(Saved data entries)
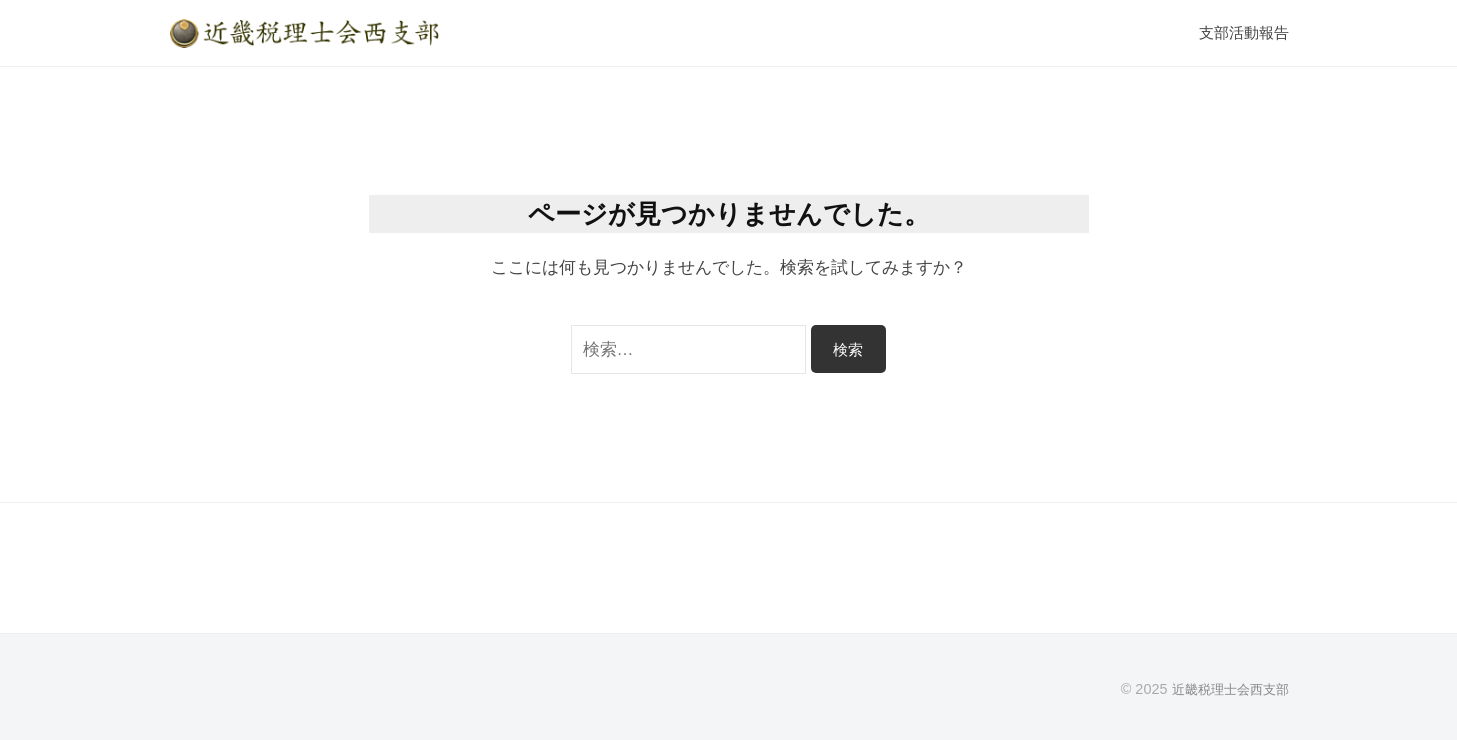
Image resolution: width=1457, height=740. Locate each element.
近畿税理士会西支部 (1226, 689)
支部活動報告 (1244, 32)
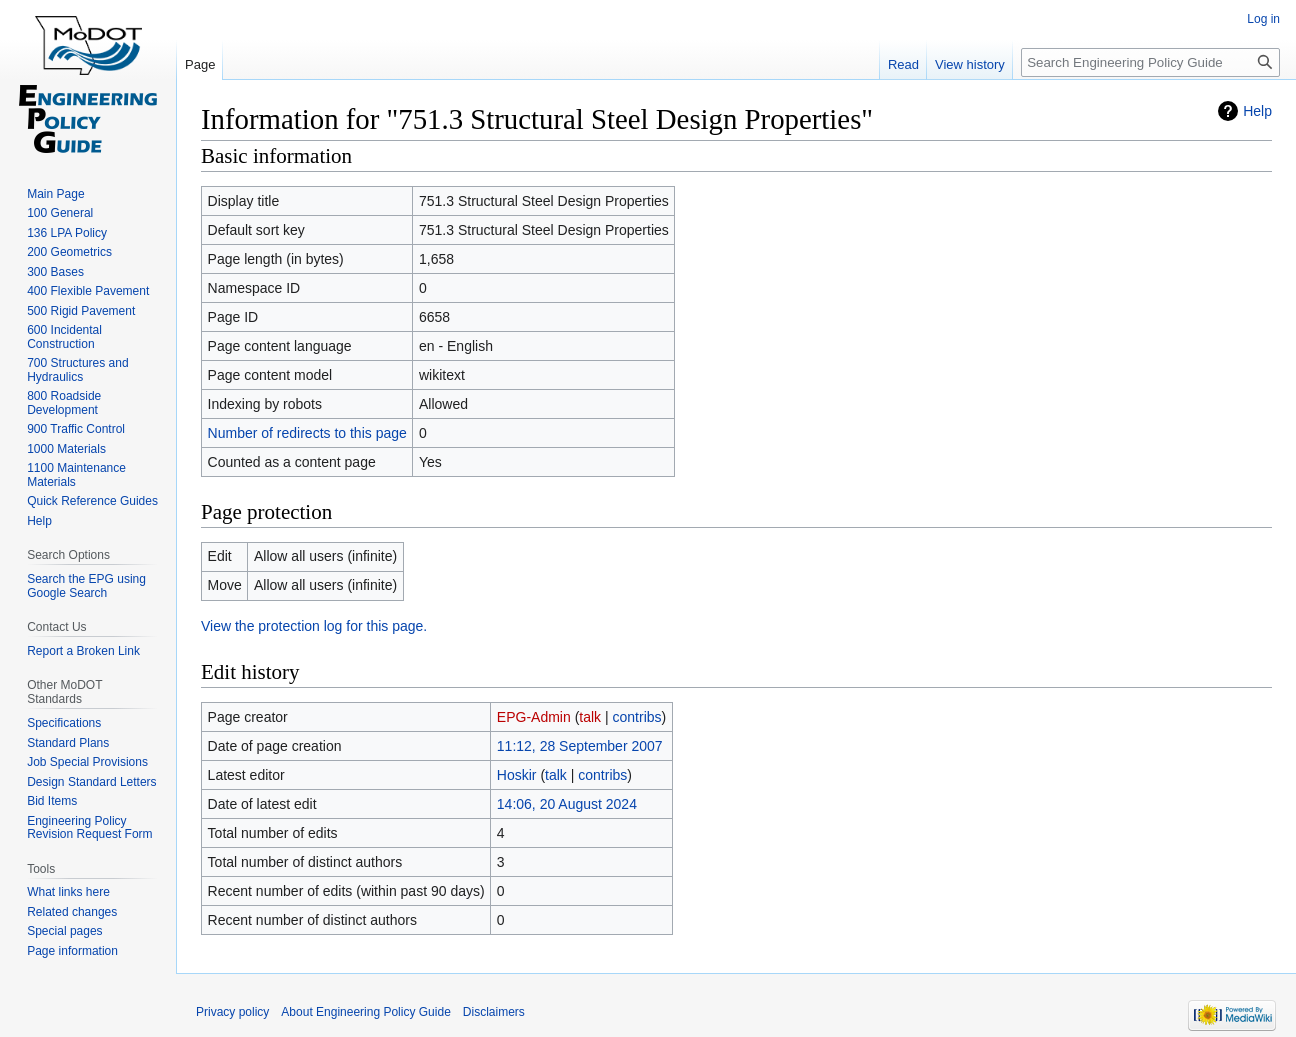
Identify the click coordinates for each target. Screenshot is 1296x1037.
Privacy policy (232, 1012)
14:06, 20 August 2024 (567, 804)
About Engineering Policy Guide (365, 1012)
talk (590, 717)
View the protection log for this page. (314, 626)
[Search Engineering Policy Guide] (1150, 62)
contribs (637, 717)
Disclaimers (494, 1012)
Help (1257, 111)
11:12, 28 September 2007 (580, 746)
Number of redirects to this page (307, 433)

| WHAT YOU SHOULD DO |
Transcribe exactly the lines from the one containing "Help (1257, 111)" through the end of the records, both included, and nothing else.

| TASK RESULT |
Help (1257, 111)
11:12, 28 September 2007 (580, 746)
Number of redirects to this page (307, 433)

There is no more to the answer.